December 6, 2023 at 05:27AM
Organizations must prioritize securing critical data and IT infrastructure against a growing threat landscape and stringent regulations. Intel’s confidential computing, featuring in their 4th Generation Xeon processors, offers encryption-based protection for AI-powered applications, ensuring data security in storage, transit, and processing, while enabling regulatory compliance.
Meeting Takeaways:
1. Prioritization: Organizations must prioritize the protection of mission-critical data, applications, and workloads to avoid potential disasters due to the broadening threat landscape.
2. Dependence on IT Infrastructure: The high levels of reliability, availability, performance, and security are critical since any disruptions can have serious consequences for businesses, their customers, and society.
3. Regulatory Concerns: The expanding regulatory framework for managing sensitive data is intensifying, with notable sanctions existing for non-compliance.
4. Protection from Cyberattacks: The protection against cyberattacks and data loss, especially for sensitive and personal data processed by enterprise applications, is essential. It necessitates a proactive approach to implement security measures across an organization’s technology stack.
5. Impact of AI: As AI becomes increasingly important in business, protecting the data that AIs use is crucial, given that AI systems often handle sensitive information that could be exploited.
6. Need for Secure AI Data: A balance must be struck between securing AI data and allowing AI models the freedom to operate effectively.
7. Confidential Computing: Intel suggests confidential computing as a solution, using encryption to protect data in transit and ensure that only authorized entities have access.
8. Intel’s 4th Generation Xeon Processors: These processors have security features designed to prevent data theft and built-in accelerators that enhance AI workload performance.
9. Innovations in Processor Security: Two key Intel technologies include Intel Software Guard Extensions (SGX) for protecting data in use and Intel Trust Domain Extensions (TDX) for isolating virtual machines.
10. Additional Security Layers: Intel’s suite of tools such as remote attestation and Trust Authority Service offer organizational assurances against data breaches at the system level.

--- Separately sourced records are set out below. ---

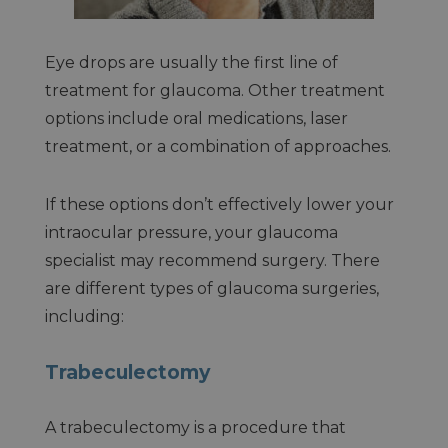
Eye drops are usually the first line of
treatment for glaucoma. Other treatment
options include oral medications, laser
treatment, or a combination of approaches.
If these options don’t effectively lower your
intraocular pressure, your glaucoma
specialist may recommend surgery. There
are different types of glaucoma surgeries,
including:
Trabeculectomy
A trabeculectomy is a procedure that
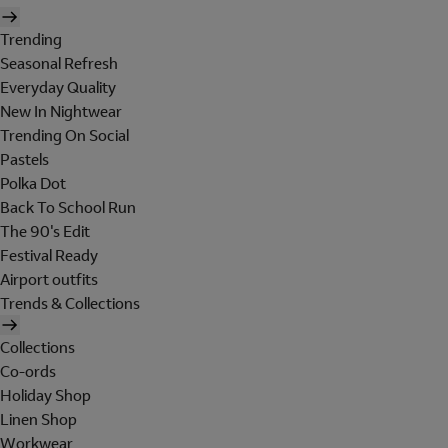
Trending
Seasonal Refresh
Everyday Quality
New In Nightwear
Trending On Social
Pastels
Polka Dot
Back To School Run
The 90's Edit
Festival Ready
Airport outfits
Trends & Collections
Collections
Co-ords
Holiday Shop
Linen Shop
Workwear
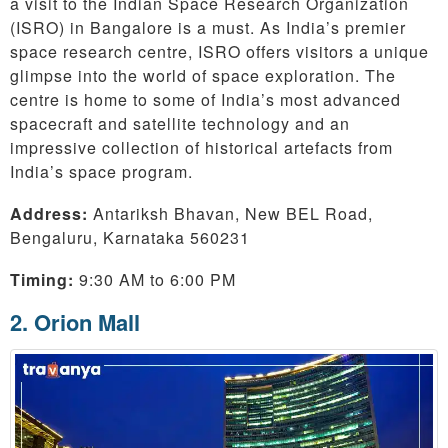
a visit to the Indian Space Research Organization
(ISRO) in Bangalore is a must. As India’s premier
space research centre, ISRO offers visitors a unique
glimpse into the world of space exploration. The
centre is home to some of India’s most advanced
spacecraft and satellite technology and an
impressive collection of historical artefacts from
India’s space program.
Address:
Antariksh Bhavan, New BEL Road,
Bengaluru, Karnataka 560231
Timing:
9:30 AM to 6:00 PM
2. Orion Mall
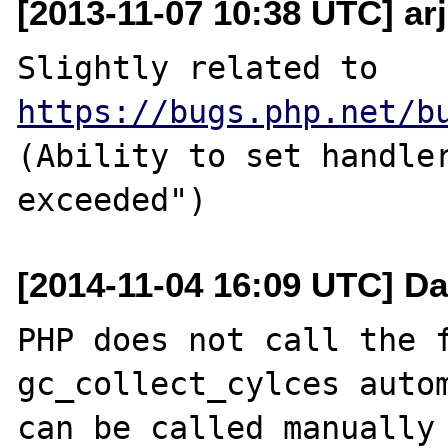
[2013-11-07 10:38 UTC] ar
Slightly related to 
https://bugs.php.net/b
(Ability to set handler
[2014-11-04 16:09 UTC] Da
PHP does not call the f
gc_collect_cylces autom
can be called manually 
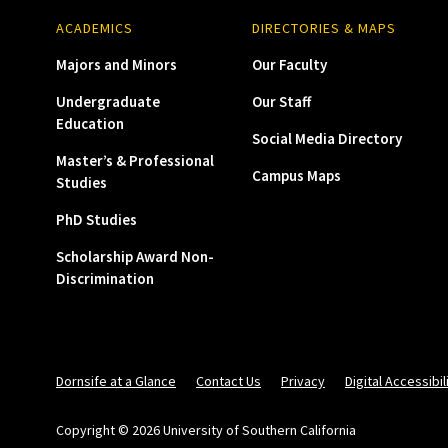
ACADEMICS
DIRECTORIES & MAPS
Majors and Minors
Our Faculty
Undergraduate
Our Staff
Education
Social Media Directory
Master’s & Professional
Campus Maps
Studies
PhD Studies
Scholarship Award Non-
Discrimination
Dornsife at a Glance
Contact Us
Privacy
Digital Accessibil
Copyright © 2026 University of Southern California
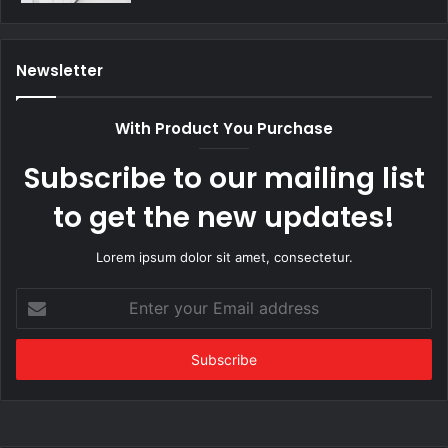
Newsletter
With Product You Purchase
Subscribe to our mailing list
to get the new updates!
Lorem ipsum dolor sit amet, consectetur.
Enter
your
Email
address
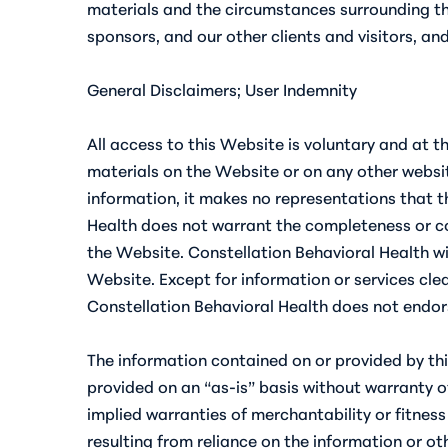
materials and the circumstances surrounding the
sponsors, and our other clients and visitors, a
General Disclaimers; User Indemnity
All access to this Website is voluntary and at t
materials on the Website or on any other websit
information, it makes no representations that t
Health does not warrant the completeness or cor
the Website. Constellation Behavioral Health wil
Website. Except for information or services clea
Constellation Behavioral Health does not endors
The information contained on or provided by thi
provided on an “as-is” basis without warranty of 
implied warranties of merchantability or fitness
resulting from reliance on the information or oth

11. Federated Learning: As an AI/ML application protection strategy, federated learning enables collaborative data sharing for insights without compromising sensitive information.
12. Architecture Importance: A secure and trusted architecture is vital for companies to deploy AI-powered applications and workloads with confidence, abiding by security and compliance mandates.
Sponsorship Note: The meeting content was sponsored by Intel, and the attendees are urged to acknowledge the performance variables, security requirements, and that results may vary based on different configurations and activation of hardware, software, or services.
Performance Disclaimer: Intel provided a disclaimer regarding performance variability, configuration, and updates, with a reminder to check backup for configuration details and an advisory that no product guarantees absolute security.